The Washington Post article begins:

To low-income residents and the groups that fight for them in expensive cities, new market-rate housing often feels like part of the problem. If San Francisco and Washington are becoming rapidly unaffordable to the poor, why build more apartments for the rich?

New housing, these voices fear, will only turn affordable neighborhoods into unaffordable ones, attracting yet more wealth and accelerating the displacement of the poor.

Then come along those pesky economists:

Economists typically counter with a lesson about supply and demand: Increase the sheer amount of housing, and competition for it will fall, bringing down rents along the way to the benefit of everyone.

It is understandable that skeptics raise their eyebrows at this argument. It's theoretical, based on math models and not peoples' lives. It seems counterintuitive — that building for people who are not poor will help the poor.

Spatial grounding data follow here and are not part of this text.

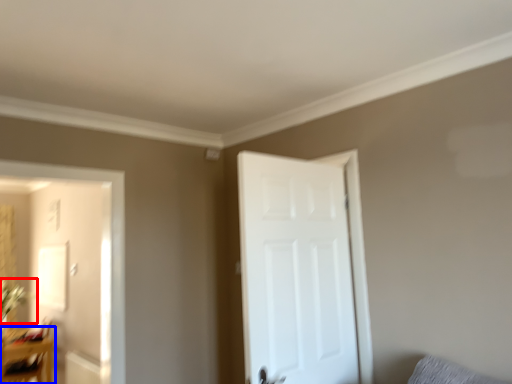 Question: Which object is closer to the camera taking this photo, plant (highlighted by a red box) or table (highlighted by a blue box)?

Choices:
 (A) plant
 (B) table

Answer: (B) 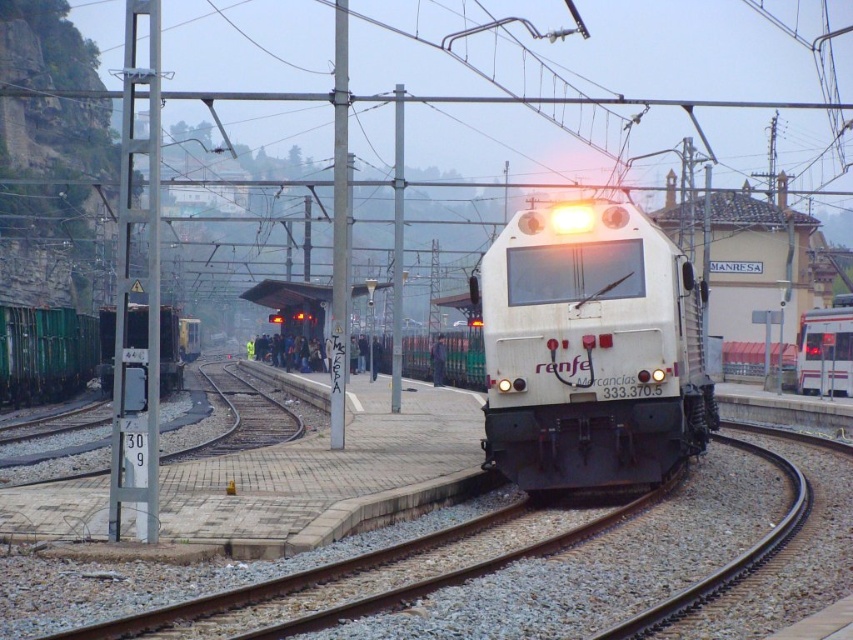 Question: Can you confirm if white matte locomotive at center is thinner than white glossy train at center?

Choices:
 (A) no
 (B) yes

Answer: (A)

Question: Which of these objects is positioned farthest from the white matte locomotive at center?

Choices:
 (A) white glossy train at center
 (B) green matte freight car at left

Answer: (A)

Question: Among these points, which one is farthest from the camera?

Choices:
 (A) (552, 397)
 (B) (840, 387)
 (C) (70, 339)

Answer: (C)

Question: Is green matte freight car at left positioned behind white glossy train at center?

Choices:
 (A) no
 (B) yes

Answer: (A)

Question: Which object is positioned farthest from the green matte freight car at left?

Choices:
 (A) white matte locomotive at center
 (B) white glossy train at center

Answer: (B)

Question: Does green matte freight car at left have a lesser width compared to white glossy train at center?

Choices:
 (A) no
 (B) yes

Answer: (A) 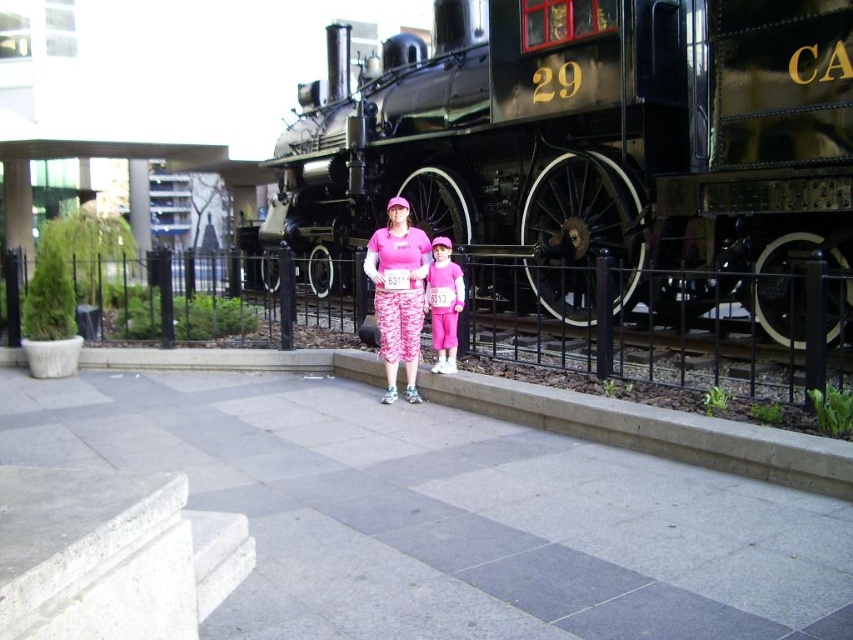 From the picture: Between shiny black locomotive at center and matte pink leggings at center, which one is positioned lower?

Positioned lower is matte pink leggings at center.

How much distance is there between shiny black locomotive at center and matte pink leggings at center?

shiny black locomotive at center is 3.92 meters away from matte pink leggings at center.

Does point (779, 296) come behind point (451, 353)?

That is False.

This screenshot has height=640, width=853. Identify the location of shiny black locomotive at center. (589, 140).

Is black metal train track at center to the right of matte pink leggings at center from the viewer's perspective?

Correct, you'll find black metal train track at center to the right of matte pink leggings at center.

Can you confirm if black metal train track at center is smaller than matte pink leggings at center?

Indeed, black metal train track at center has a smaller size compared to matte pink leggings at center.

Locate an element on the screen. The width and height of the screenshot is (853, 640). black metal train track at center is located at coordinates (639, 342).

Is point (398, 140) closer to camera compared to point (657, 372)?

No, (398, 140) is behind (657, 372).

Is point (628, 129) closer to viewer compared to point (567, 365)?

No, it is not.

Identify the location of shiny black locomotive at center. The width and height of the screenshot is (853, 640). (589, 140). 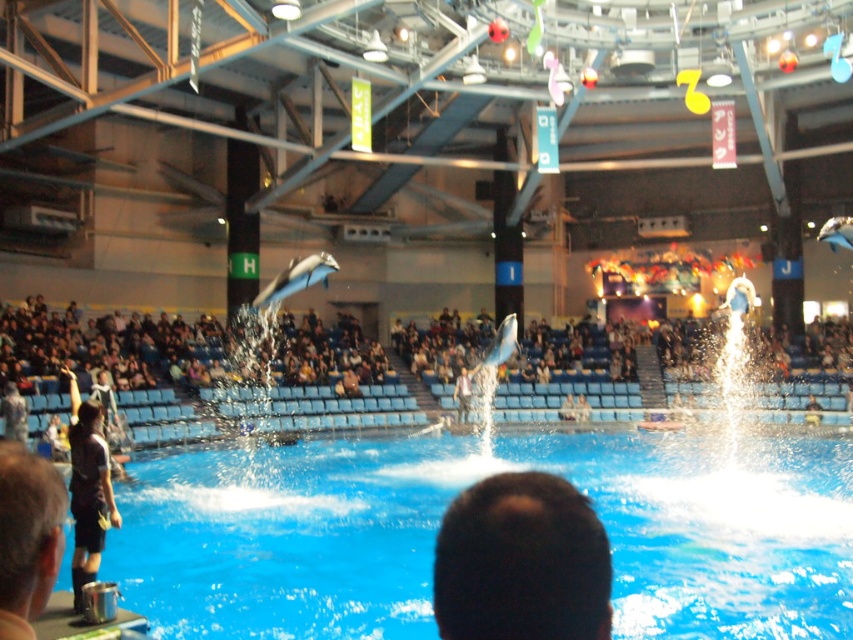 Question: Can you confirm if dark hair at center is positioned above dark brown leather jacket at lower left?

Choices:
 (A) yes
 (B) no

Answer: (A)

Question: Which point is farther to the camera?

Choices:
 (A) (485, 486)
 (B) (33, 588)

Answer: (B)

Question: Is dark hair at center thinner than dark brown leather jacket at lower left?

Choices:
 (A) no
 (B) yes

Answer: (A)

Question: Among these points, which one is nearest to the camera?

Choices:
 (A) (508, 616)
 (B) (32, 570)

Answer: (A)

Question: Which of the following is the closest to the observer?

Choices:
 (A) (570, 604)
 (B) (3, 563)
 (C) (386, 472)

Answer: (A)

Question: Does dark hair at center have a greater width compared to dark brown leather jacket at lower left?

Choices:
 (A) yes
 (B) no

Answer: (A) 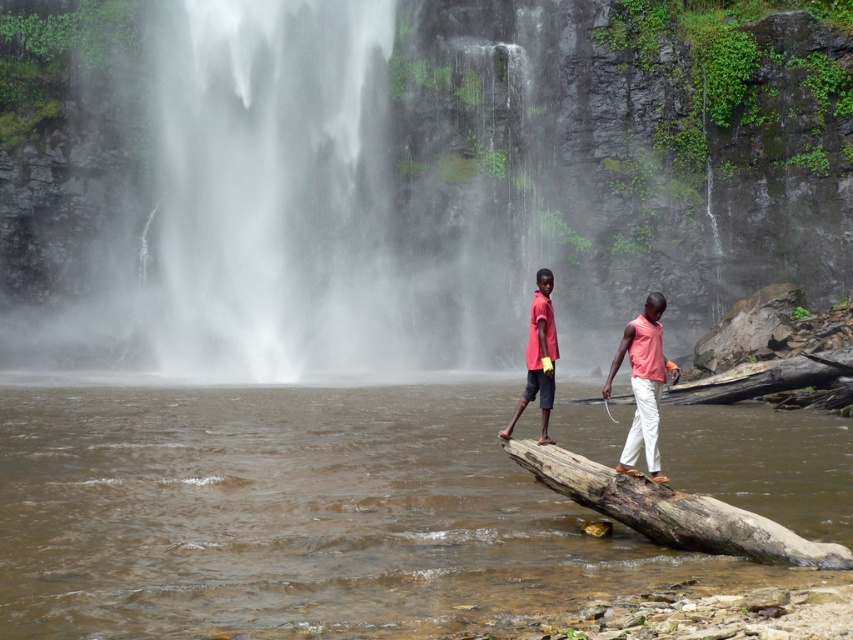 You are a photographer planning to capture a photo of the brown muddy water at center and the brown weathered log at center. To ensure both are in frame, should you adjust your camera to focus on the left or the right side of the scene?

The brown muddy water at center is to the left of the brown weathered log at center, so you should focus on the left side to include both in the frame.

You are a hiker trying to cross the river using the brown weathered log at center. The brown muddy water at center is flowing swiftly. Based on the scene, can you safely step onto the log without getting your feet wet?

The brown muddy water at center is much taller than the brown weathered log at center, so stepping onto the log would likely result in getting your feet wet because the water level is higher than the log. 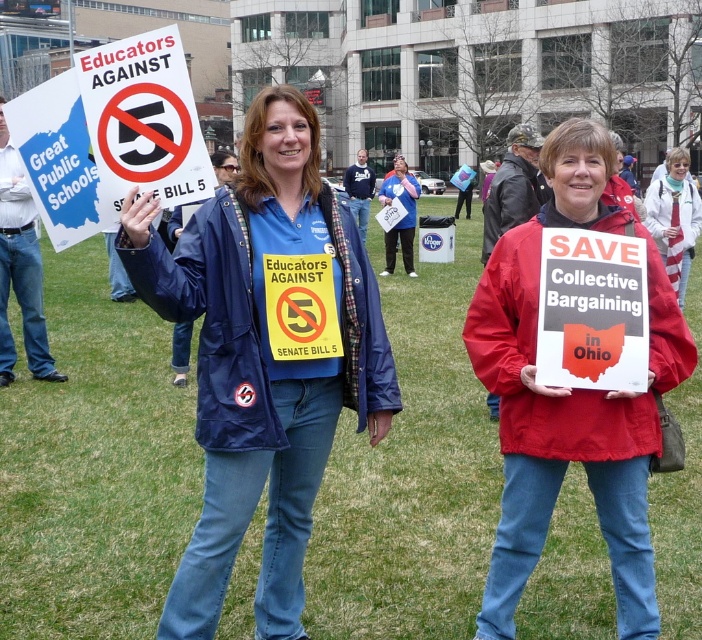 Based on the scene description, can you determine the position of the green grass at center relative to the blue fabric jacket at center?

The green grass at center is to the right of the blue fabric jacket at center.

You are a photographer trying to capture the two points in the image. Which point, point (125,584) or point (211,412), is closer to your camera lens?

Point (125,584) is further to the camera than point (211,412), so the point closer to the camera lens is point (211,412).

You are a journalist at the demonstration and need to capture the most visible sign for your article. Which sign should you choose between the white paper sign at upper left and the red paper sign at center?

The white paper sign at upper left has a larger size compared to the red paper sign at center, so it is more visible and should be chosen. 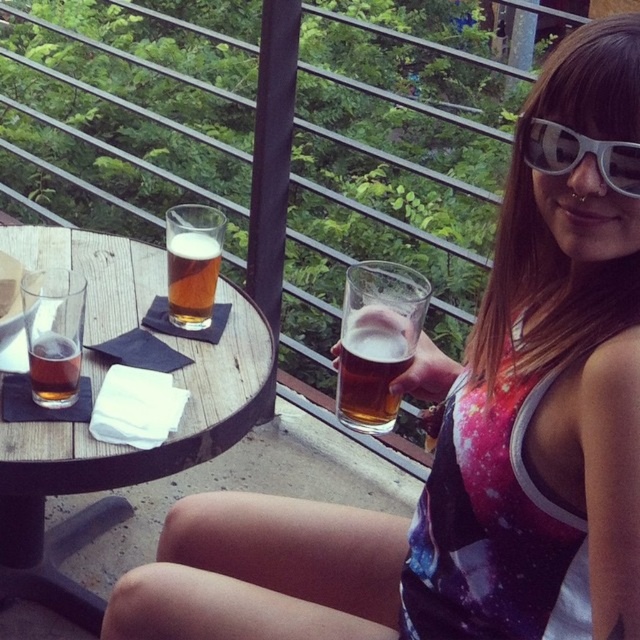 You are standing at the center of the image and want to place a new object at the same location as the woodenobject at left. What coordinates should you use?

The woodenobject at left is located at coordinates point (x=122, y=461), so you should place the new object at point (x=122, y=461).

You are a bartender who needs to place a new drink between the translucent glass beer at center and the amber glass beer at center. The new drink requires 12 inches of space. Is there enough space between them?

The distance between the translucent glass beer at center and the amber glass beer at center is 13.34 inches, which is more than the required 12 inches. Therefore, there is enough space to place the new drink between them. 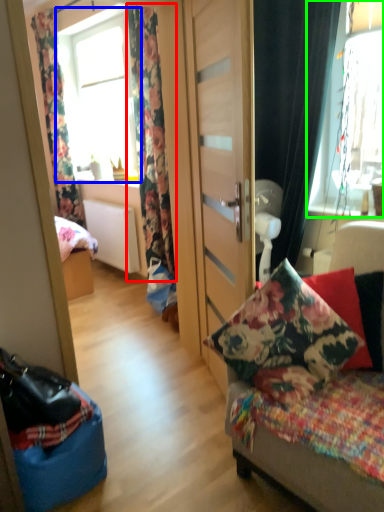 Question: Which is nearer to the curtain (highlighted by a red box)? window (highlighted by a blue box) or window (highlighted by a green box).

Choices:
 (A) window
 (B) window

Answer: (B) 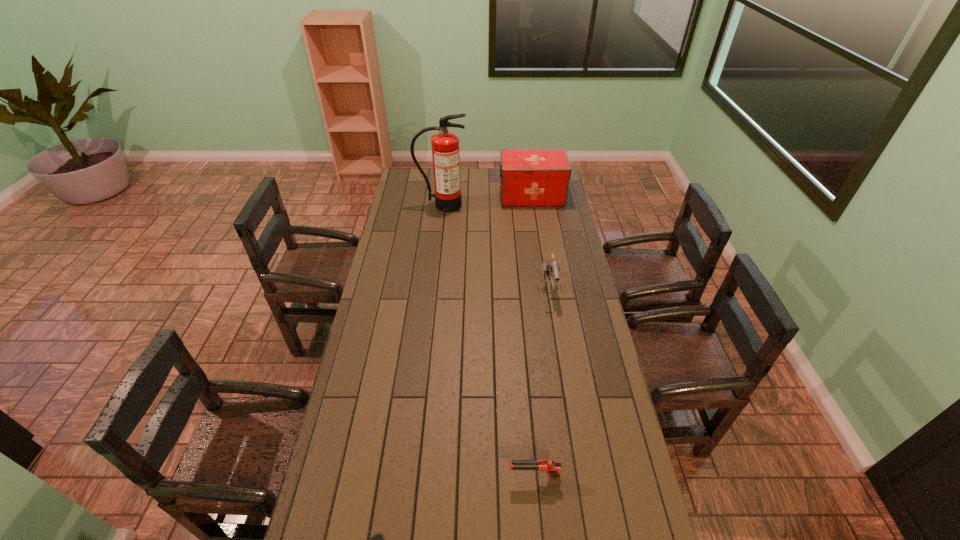 What are the coordinates of `free space at the left edge of the desktop` in the screenshot? It's located at (363, 394).

You are a GUI agent. You are given a task and a screenshot of the screen. Output one action in this format:
    pyautogui.click(x=<x>, y=<y>)
    Task: Click on the free space at the right edge
    
    Given the screenshot: What is the action you would take?
    [x=559, y=300]

Where is `free point between the tallest object and the farther gun`? This screenshot has width=960, height=540. free point between the tallest object and the farther gun is located at coordinates (494, 246).

What are the coordinates of `free spot between the shorter gun and the tallest object` in the screenshot? It's located at (489, 341).

Where is `free spot between the third tallest object and the fire extinguisher`? This screenshot has width=960, height=540. free spot between the third tallest object and the fire extinguisher is located at coordinates (494, 246).

Where is `unoccupied area between the shorter gun and the fourth shortest object`? unoccupied area between the shorter gun and the fourth shortest object is located at coordinates (533, 336).

Choose which object is the fourth nearest neighbor to the shortest object. Please provide its 2D coordinates. Your answer should be formatted as a tuple, i.e. [(x, y)], where the tuple contains the x and y coordinates of a point satisfying the conditions above.

[(528, 177)]

Identify which object is the fourth closest to the second nearest object. Please provide its 2D coordinates. Your answer should be formatted as a tuple, i.e. [(x, y)], where the tuple contains the x and y coordinates of a point satisfying the conditions above.

[(528, 177)] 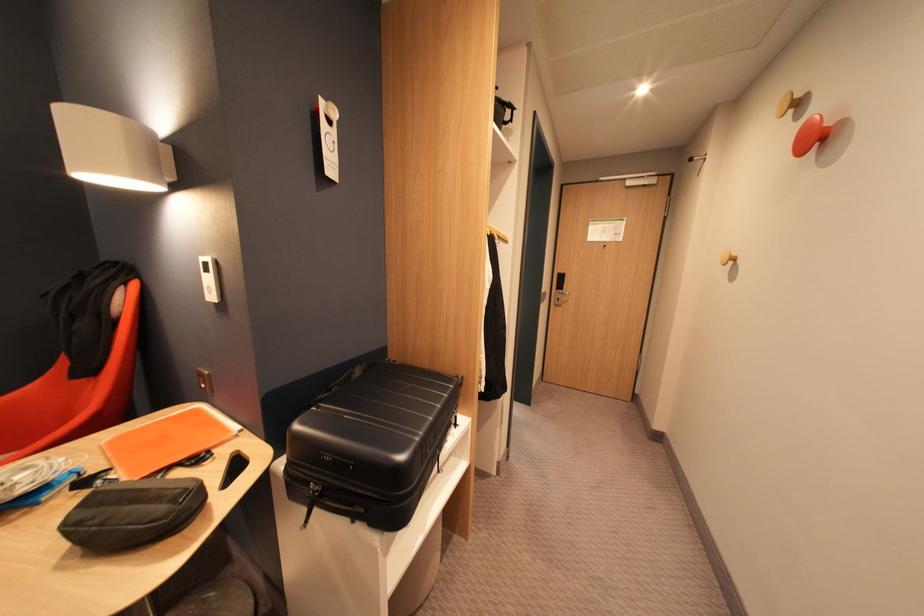 Find where to push the silver door handle. Please return your answer as a coordinate pair (x, y).

(560, 297) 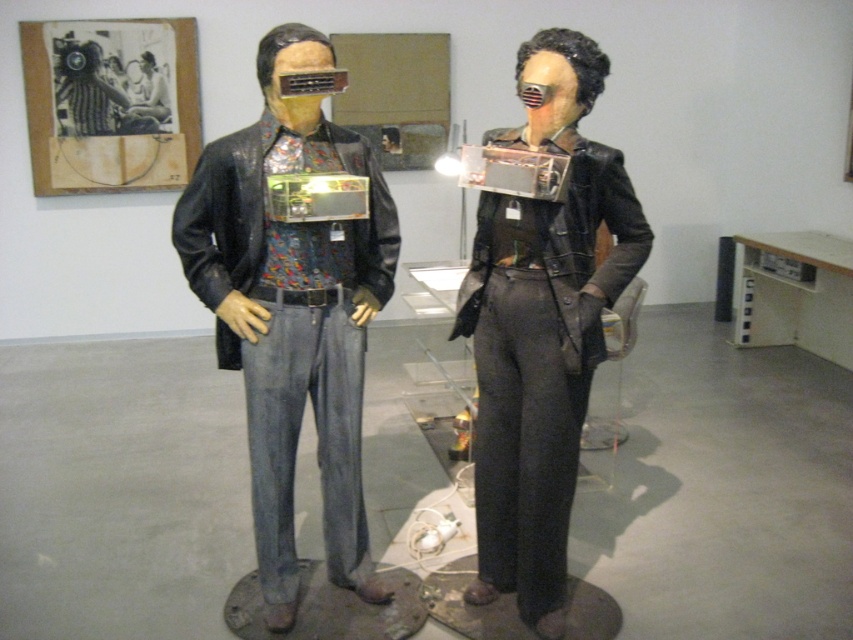 Image resolution: width=853 pixels, height=640 pixels. Describe the element at coordinates (293, 312) in the screenshot. I see `matte black leather jacket at center` at that location.

Which is below, matte black leather jacket at center or shiny black leather jacket at center?

shiny black leather jacket at center is lower down.

Locate an element on the screen. Image resolution: width=853 pixels, height=640 pixels. matte black leather jacket at center is located at coordinates (293, 312). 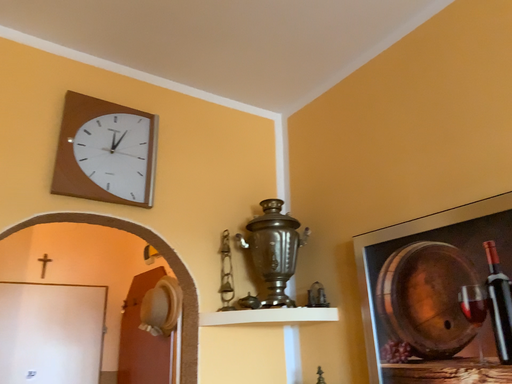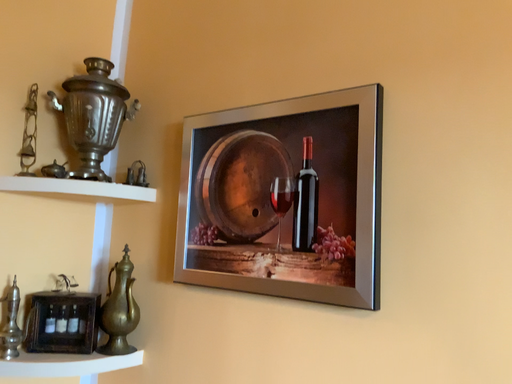 Question: How did the camera likely rotate when shooting the video?

Choices:
 (A) rotated left
 (B) rotated right

Answer: (B) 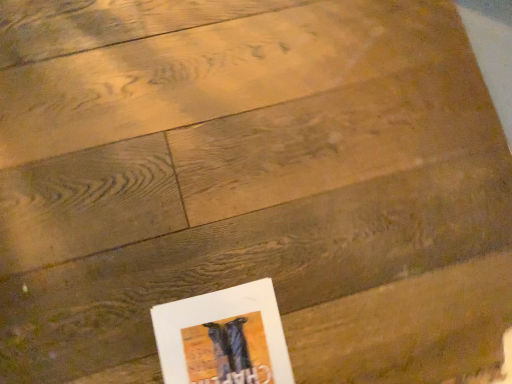 Image resolution: width=512 pixels, height=384 pixels. Identify the location of vacant space situated above white paper at lower center (from a real-world perspective). (224, 346).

Not based on people's lives? Counterintuitive for whom? Never mind. The WaPo article goes on to observe:

In tight markets, poor and middle­-class households are forced to compete with one another for scarce homes. So new market-rate housing eases that competition, even if the poor are not the ones living in it. Over time, new housing also filters down to the more affordable supply, because housing becomes less desirable as it ages. That means the luxury housing being built today will contribute to the middle-class supply 30 years from now; it means today's middle-class housing was luxury housing 30 years ago.

Well, yes. In addition, the LAO report points out that low-income housing set-asides and vouchers utterly fail to fix the shortage for housing that government policies, e.g., zoning and rent control, have produced. The only way to end shortages is to permit entrepreneurs operating in markets to increase supply of the good that is being demanded.

In any case, kudos to the WaPo for teaching its readers this elementary lesson in economics.